On a positive note, “the EMS supply chain is getting better,” Young said. After “a year or more of constraints, component lead times are shrinking.” Large component packages were not available. Young, like others, points to the automotive industry as the driver of the shortages. As cars became more electronic – there are some 200 PCBs in Tesla vehicles, for instance – “automotive left the other guys short. 2019 is a lot better.”
Production bottlenecks, he said, typically revolve around functional test because of process timing. “Something designed by the customer takes longer.”
For higher volume or labor-intensive work, ATS often moves the project to Mexico to reduce costs.
With all the talk about Industry 4.0, ATS hasn’t had any customers ask about it, Young added. It’s “still in its infancy. There are so many standards,” and “a lot of new equipment talks to each other anyway.”
Asked about ATS’s revenues, Young said the firm expects to enter the next highest tier of the 2020 Service Excellence Awards. That would put the firm at over $100 million in annual sales.
ATS has pursued a Lean manufacturing strategy and certifications in key areas to help build its growing customer base. It counts ISO 13485, AS9100 and ITAR among its certifications.
ATS is a long-time participant of CIRCUITS ASSEMBLY's awards program, which is based entirely on customer feedback, winning multiple accolades in the $20 million to $100 million category. The company also recently won a Best Plant Award from IndustryWeek, which involved a thorough audit. The award is based in part on Lean manufacturing principles. Nearly 400 companies entered, Young noted.
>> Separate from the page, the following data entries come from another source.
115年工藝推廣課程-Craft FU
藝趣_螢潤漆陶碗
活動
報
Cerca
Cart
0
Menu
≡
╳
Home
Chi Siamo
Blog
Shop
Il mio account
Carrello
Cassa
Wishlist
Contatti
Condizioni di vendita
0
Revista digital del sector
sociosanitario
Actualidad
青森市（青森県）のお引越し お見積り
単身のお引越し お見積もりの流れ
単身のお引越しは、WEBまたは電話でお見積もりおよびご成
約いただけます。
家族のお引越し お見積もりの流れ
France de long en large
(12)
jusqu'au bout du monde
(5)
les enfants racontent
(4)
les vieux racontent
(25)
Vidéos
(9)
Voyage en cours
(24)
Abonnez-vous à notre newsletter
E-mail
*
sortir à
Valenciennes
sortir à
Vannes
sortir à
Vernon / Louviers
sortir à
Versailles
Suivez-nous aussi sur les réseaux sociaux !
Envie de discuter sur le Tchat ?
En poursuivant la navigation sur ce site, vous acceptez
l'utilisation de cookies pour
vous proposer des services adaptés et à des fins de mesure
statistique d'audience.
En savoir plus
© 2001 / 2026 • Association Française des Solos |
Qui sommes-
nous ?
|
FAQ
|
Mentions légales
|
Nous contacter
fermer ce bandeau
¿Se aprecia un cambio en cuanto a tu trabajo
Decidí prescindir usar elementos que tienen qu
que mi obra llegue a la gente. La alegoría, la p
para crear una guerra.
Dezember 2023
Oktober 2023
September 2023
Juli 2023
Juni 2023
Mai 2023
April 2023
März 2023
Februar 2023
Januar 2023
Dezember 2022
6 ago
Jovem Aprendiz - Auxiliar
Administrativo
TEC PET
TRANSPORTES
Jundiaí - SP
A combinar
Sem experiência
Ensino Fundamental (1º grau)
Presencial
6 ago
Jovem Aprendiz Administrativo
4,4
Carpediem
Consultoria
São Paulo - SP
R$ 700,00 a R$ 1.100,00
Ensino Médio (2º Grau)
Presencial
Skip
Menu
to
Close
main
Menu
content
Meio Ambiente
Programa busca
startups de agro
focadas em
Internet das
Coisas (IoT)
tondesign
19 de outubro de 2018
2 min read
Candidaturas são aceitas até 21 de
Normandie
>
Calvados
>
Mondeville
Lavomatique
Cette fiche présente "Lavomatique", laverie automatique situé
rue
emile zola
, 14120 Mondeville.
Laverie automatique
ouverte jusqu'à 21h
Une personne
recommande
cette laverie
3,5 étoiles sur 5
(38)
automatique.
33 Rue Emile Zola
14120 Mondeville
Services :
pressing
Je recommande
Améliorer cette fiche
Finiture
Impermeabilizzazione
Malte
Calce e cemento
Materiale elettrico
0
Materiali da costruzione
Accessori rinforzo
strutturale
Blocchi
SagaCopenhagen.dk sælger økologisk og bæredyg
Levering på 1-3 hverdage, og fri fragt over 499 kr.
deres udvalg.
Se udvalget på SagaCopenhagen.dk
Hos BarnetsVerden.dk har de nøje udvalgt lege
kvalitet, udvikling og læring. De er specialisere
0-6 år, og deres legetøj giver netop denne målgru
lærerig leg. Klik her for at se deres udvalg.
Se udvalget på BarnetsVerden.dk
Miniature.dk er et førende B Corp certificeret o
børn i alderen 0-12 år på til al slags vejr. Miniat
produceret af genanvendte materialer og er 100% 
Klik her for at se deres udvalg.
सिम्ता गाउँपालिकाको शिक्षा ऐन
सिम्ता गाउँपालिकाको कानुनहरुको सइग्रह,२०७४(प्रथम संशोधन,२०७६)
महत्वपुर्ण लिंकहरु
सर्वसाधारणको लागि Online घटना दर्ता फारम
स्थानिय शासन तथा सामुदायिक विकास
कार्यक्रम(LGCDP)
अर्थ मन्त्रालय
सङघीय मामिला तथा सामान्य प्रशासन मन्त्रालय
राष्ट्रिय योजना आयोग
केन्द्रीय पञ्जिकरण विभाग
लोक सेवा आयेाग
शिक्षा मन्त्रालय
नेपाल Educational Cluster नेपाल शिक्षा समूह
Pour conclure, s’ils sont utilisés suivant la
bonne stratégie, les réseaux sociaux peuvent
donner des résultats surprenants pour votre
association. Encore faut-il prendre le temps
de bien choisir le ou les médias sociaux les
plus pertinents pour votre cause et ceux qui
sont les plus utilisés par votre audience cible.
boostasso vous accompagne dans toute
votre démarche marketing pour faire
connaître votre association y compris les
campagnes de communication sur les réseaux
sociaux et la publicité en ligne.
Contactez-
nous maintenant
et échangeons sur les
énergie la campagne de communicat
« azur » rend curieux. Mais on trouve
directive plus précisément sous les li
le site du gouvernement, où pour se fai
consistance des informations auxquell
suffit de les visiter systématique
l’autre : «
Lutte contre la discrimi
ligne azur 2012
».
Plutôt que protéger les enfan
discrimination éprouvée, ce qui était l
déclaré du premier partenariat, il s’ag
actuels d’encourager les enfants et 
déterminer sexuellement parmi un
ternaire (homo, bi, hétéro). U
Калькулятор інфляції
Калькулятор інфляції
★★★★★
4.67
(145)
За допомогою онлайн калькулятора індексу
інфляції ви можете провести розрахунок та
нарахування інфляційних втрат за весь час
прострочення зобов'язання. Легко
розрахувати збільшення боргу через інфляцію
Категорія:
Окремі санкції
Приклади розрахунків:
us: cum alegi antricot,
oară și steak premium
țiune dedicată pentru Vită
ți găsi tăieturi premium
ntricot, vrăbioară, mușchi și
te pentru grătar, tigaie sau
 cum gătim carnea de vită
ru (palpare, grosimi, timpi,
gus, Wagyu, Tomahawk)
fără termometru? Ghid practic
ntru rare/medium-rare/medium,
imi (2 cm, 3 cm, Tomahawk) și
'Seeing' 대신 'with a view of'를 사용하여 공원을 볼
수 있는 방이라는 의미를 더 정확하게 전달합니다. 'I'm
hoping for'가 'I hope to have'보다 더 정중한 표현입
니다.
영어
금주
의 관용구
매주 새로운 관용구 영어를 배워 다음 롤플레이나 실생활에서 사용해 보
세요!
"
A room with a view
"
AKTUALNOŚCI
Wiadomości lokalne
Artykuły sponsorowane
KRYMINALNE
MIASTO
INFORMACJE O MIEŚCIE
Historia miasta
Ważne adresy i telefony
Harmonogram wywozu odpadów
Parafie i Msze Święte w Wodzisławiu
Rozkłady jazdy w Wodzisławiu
Office culture incorporates cross-functional teams, with finance and program management working side-by-side, and IPC training certificates line the walls. Young explained the company’s flexible shifts: four 10-hour shifts Monday through Thursday; Friday is for maintenance, and there’s a small-scale weekend shift.
The positive company culture doesn’t stop there. Circuits Assembly’s site visit coincided with lunchtime. A huge cafeteria with giant vending machines and healthy food was filled with dozens of employees eating together, smiling and laughing – like a well-adjusted family. Employees exercised in an onsite gym. There’s even a ping pong table.
When asked what three things ATS wants to be known for, Young didn’t hesitate to answer: “quality, responsiveness, and attention to detail.”
Based on our visit, that’s more than a possibility.